🤖 AI Summary
This work addresses the limitation of current large language models (LLMs), which typically rely on static snapshots for user profiling and thus fail to capture the dynamic evolution of user interests in real-world scenarios. Framing streaming user profiling as a continuous state maintenance task, the authors construct a dynamic dataset comprising over 120,000 cross-platform user-generated content items from more than 7,000 users and introduce the first fine-grained user profiling benchmark tailored to realistic streaming settings.

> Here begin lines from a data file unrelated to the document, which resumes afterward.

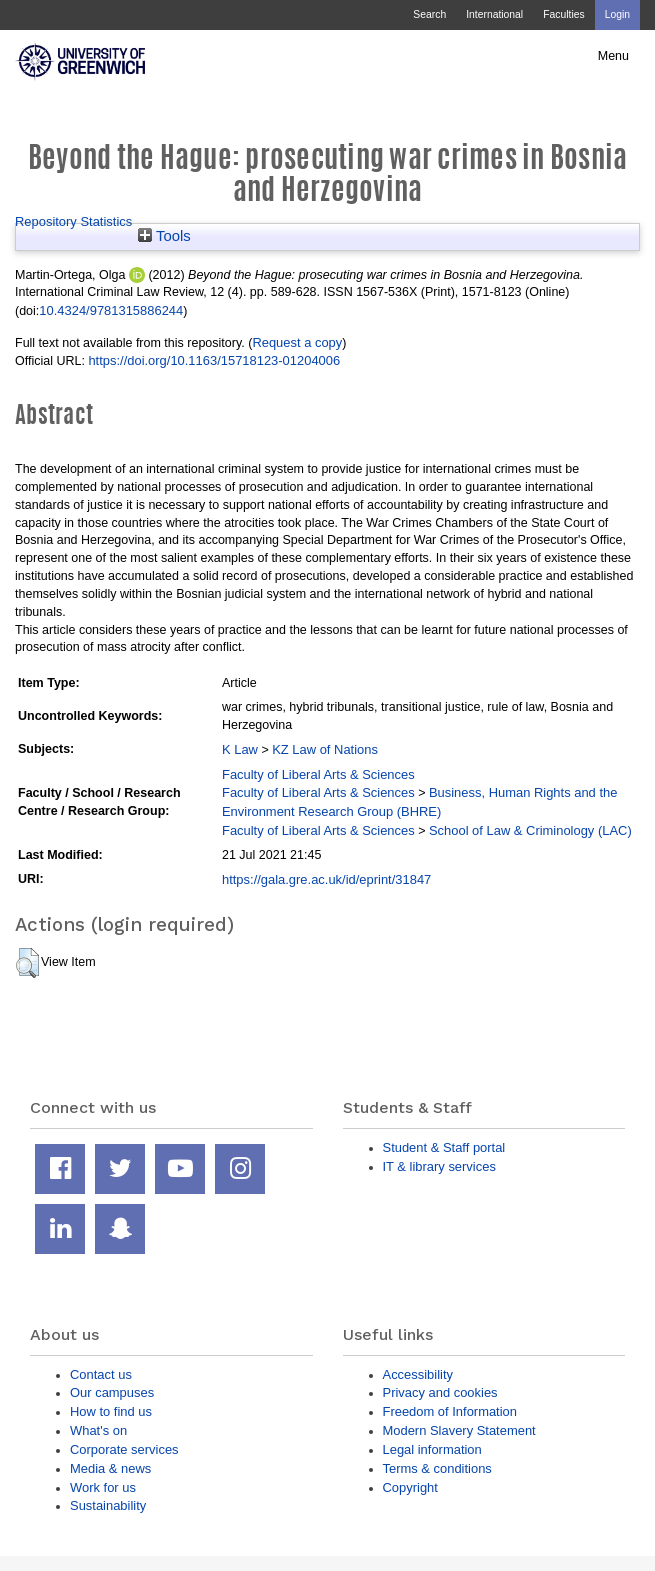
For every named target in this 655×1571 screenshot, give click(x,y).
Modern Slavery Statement (459, 1430)
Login (617, 14)
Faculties (563, 14)
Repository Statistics (73, 221)
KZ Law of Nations (325, 749)
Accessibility (418, 1374)
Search (429, 14)
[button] (27, 963)
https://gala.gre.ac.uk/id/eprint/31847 (326, 879)
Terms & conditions (437, 1468)
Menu (613, 56)
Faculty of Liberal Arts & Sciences (318, 774)
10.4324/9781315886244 (111, 310)
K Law (240, 749)
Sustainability (108, 1505)
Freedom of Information (450, 1411)
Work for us (103, 1487)
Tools (164, 236)
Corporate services (124, 1449)
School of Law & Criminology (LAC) (530, 830)
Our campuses (112, 1392)
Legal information (432, 1449)
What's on (98, 1430)
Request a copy (297, 342)
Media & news (110, 1468)
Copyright (410, 1487)
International (494, 14)
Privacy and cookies (440, 1392)
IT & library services (439, 1166)
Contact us (101, 1374)
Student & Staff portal (444, 1147)
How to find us (111, 1411)
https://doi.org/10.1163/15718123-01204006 (214, 360)
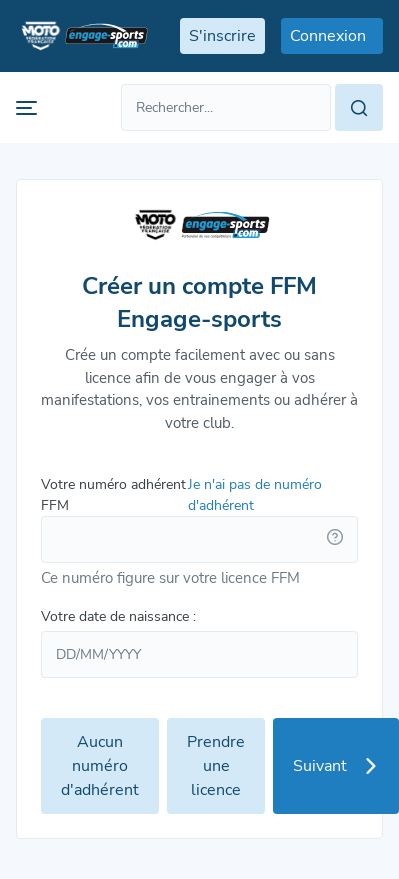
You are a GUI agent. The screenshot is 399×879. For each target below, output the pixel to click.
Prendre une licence (216, 766)
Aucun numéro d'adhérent (100, 766)
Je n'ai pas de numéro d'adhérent (255, 495)
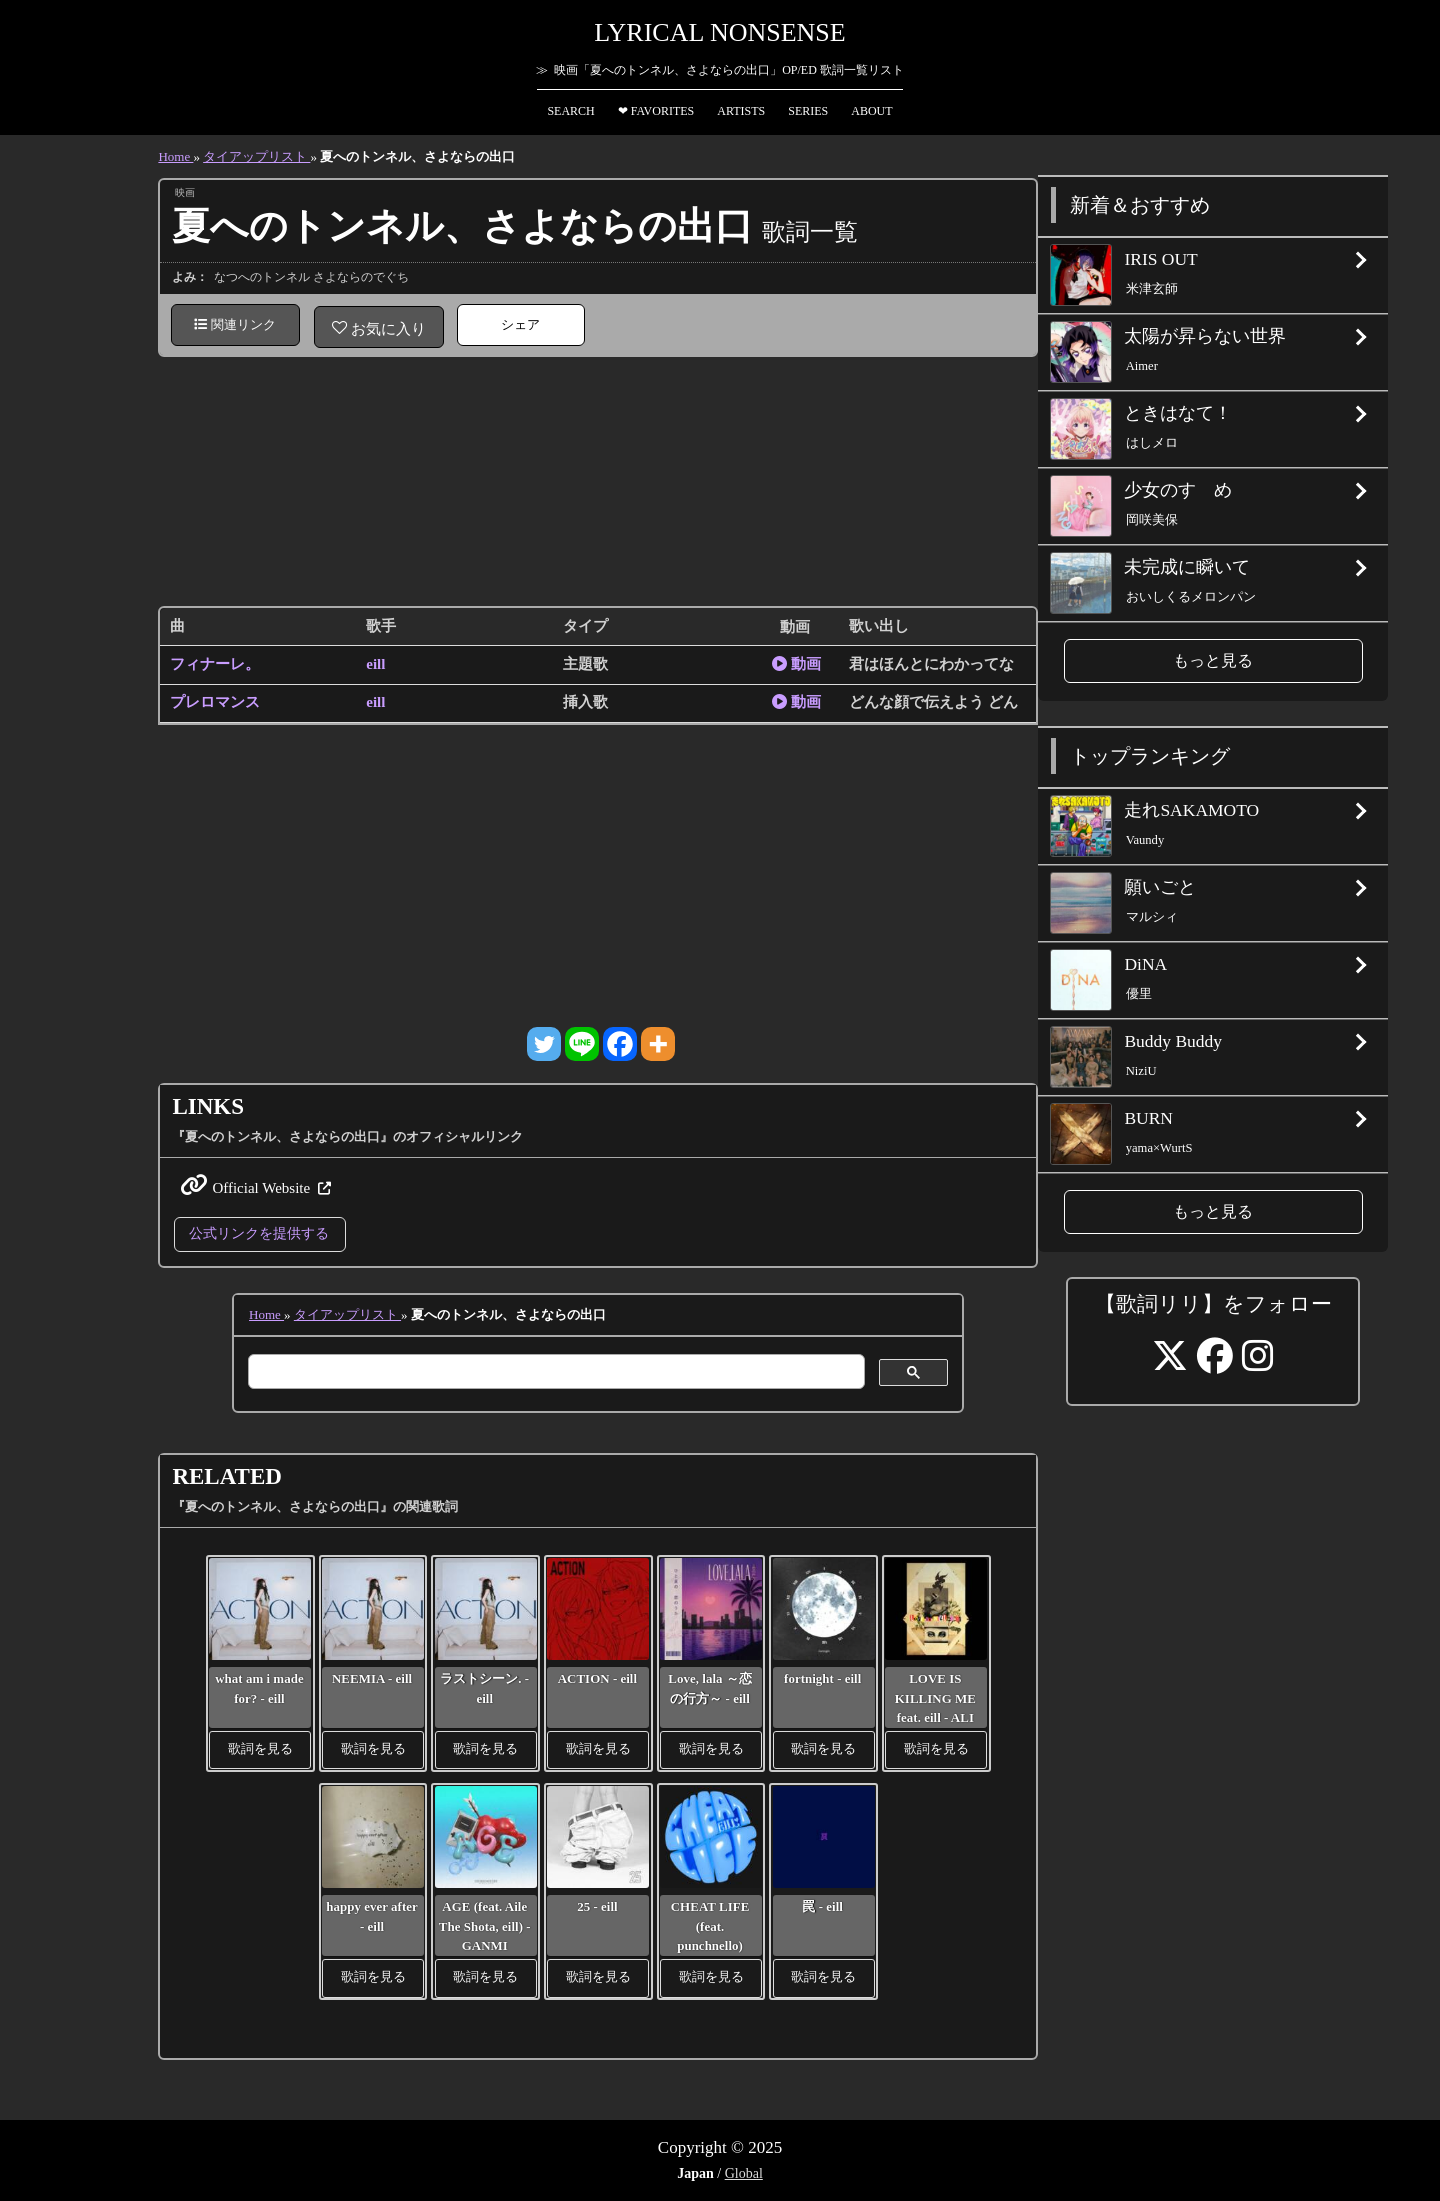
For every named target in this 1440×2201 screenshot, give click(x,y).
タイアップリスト (256, 156)
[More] (658, 1044)
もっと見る (1213, 660)
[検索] (554, 1372)
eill (375, 664)
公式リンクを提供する (259, 1233)
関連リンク (235, 324)
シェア (520, 324)
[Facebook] (620, 1044)
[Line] (582, 1044)
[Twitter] (544, 1044)
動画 (796, 664)
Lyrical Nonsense (719, 32)
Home (175, 156)
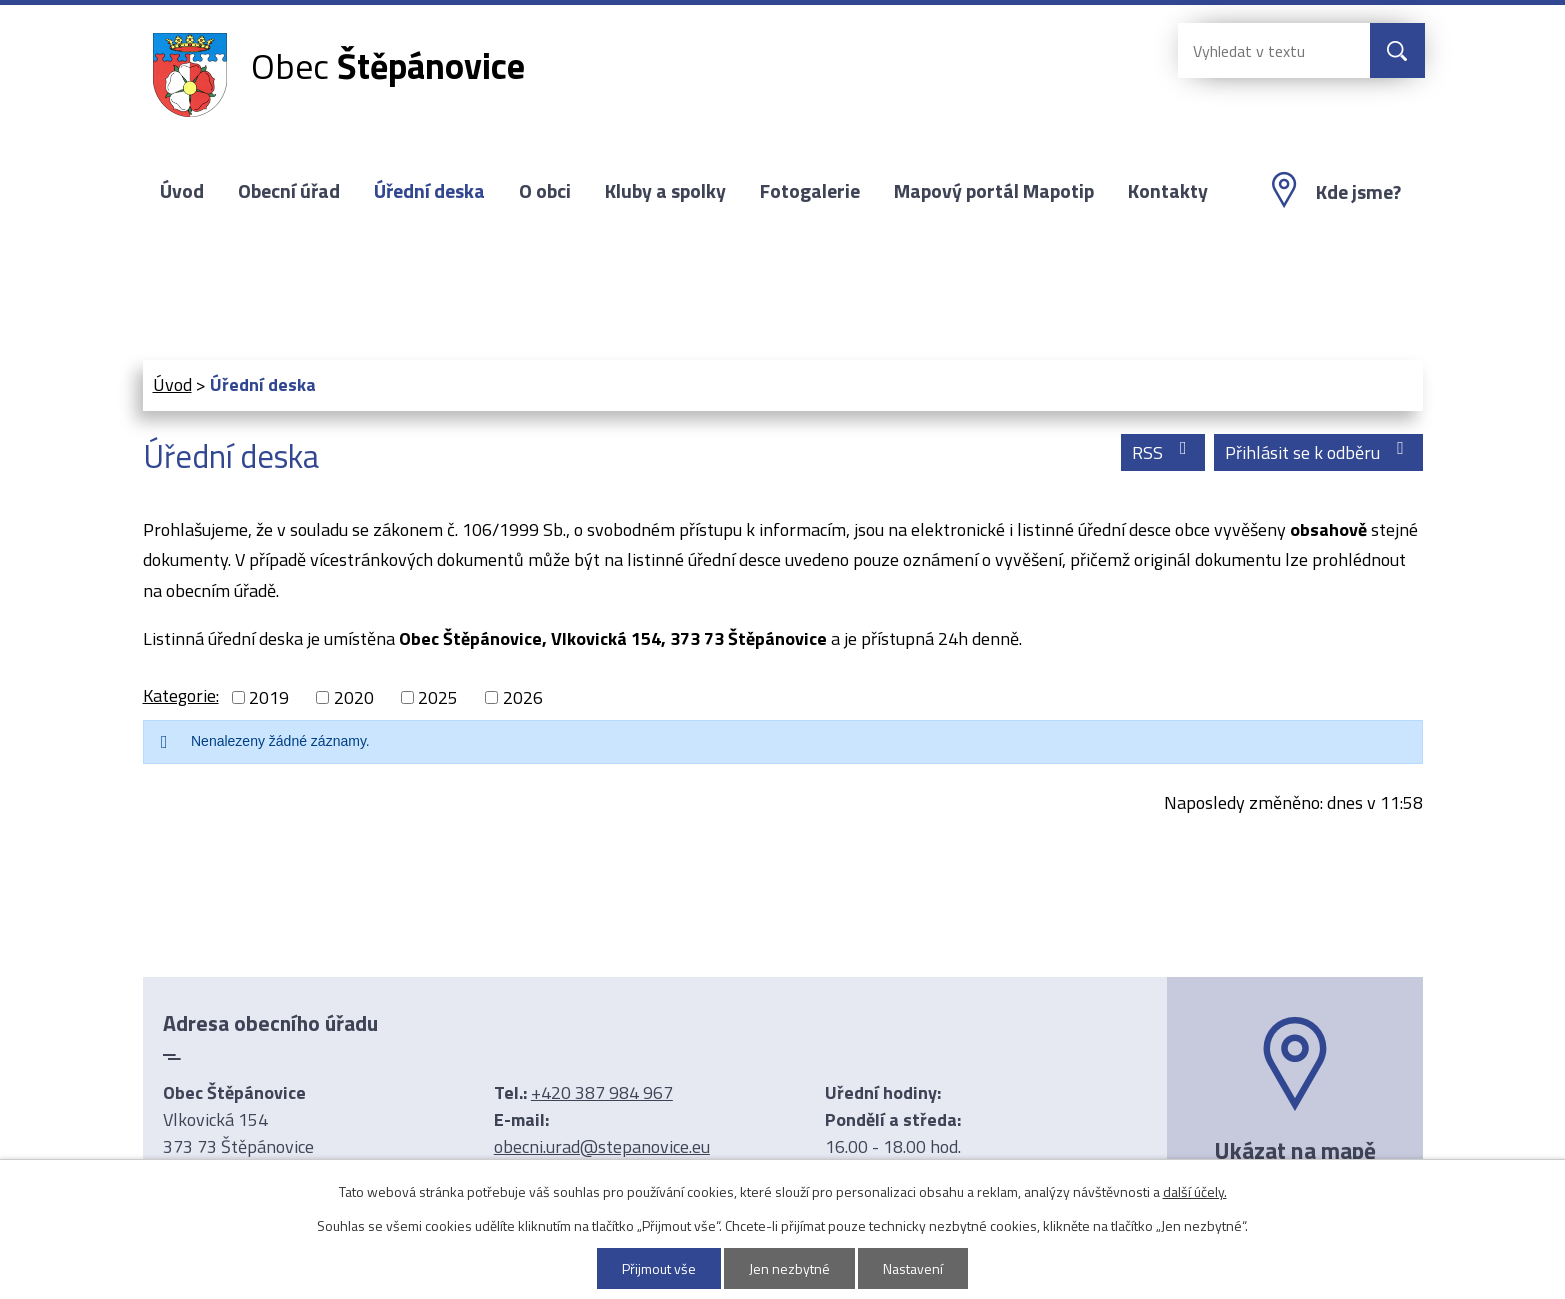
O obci (545, 191)
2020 (354, 697)
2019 (269, 697)
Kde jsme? (1358, 192)
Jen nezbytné (789, 1268)
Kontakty (1168, 191)
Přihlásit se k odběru (1318, 452)
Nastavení (913, 1268)
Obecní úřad (289, 191)
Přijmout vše (659, 1268)
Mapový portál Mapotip (994, 191)
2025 (438, 697)
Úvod (182, 191)
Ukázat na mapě (1295, 1150)
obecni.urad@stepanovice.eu (602, 1146)
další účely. (1195, 1191)
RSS (1163, 452)
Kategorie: (181, 695)
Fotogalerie (810, 191)
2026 (523, 697)
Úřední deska (429, 191)
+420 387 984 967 (602, 1092)
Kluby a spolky (665, 191)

By devising an unsupervised evaluation framework that leverages temporal correlations without requiring manual annotations, they reveal a systematic conservative bias in mainstream LLMs—specifically, a tendency to overretain outdated interests and struggle with detecting interest decay. These findings underscore the necessity and efficacy of dynamic user profiling paradigms.
📝 Abstract
Large Language Models (LLMs) have reshaped user profiling, yet current evaluations mainly focus on static data snapshots. This paradigm overlooks the reality of personalized systems, where User-Generated Content (UGC) arrives continuously and fine-grained profile evolve rapidly. To bridge this gap, we introduce StreamProfileBench, a large-scale benchmark for fine-grained streaming user profiling. We formalize streaming user profiling as a continuous state maintenance task and curate a highly authentic dataset comprising over 120,000 UGC posts from 7,000+ real users across five diverse platforms. By leveraging the temporal correlation of user interests, we further propose a novel, annotation-free evaluation framework. Extensive experiments across 14 leading LLMs reveal that continuous profile updating remains an open challenge. Models exhibit a systemic conservative bias, over-retaining past interests while failing to recognize interest decay. Ablation experiments further validate the practical utility and necessity of the streaming paradigm.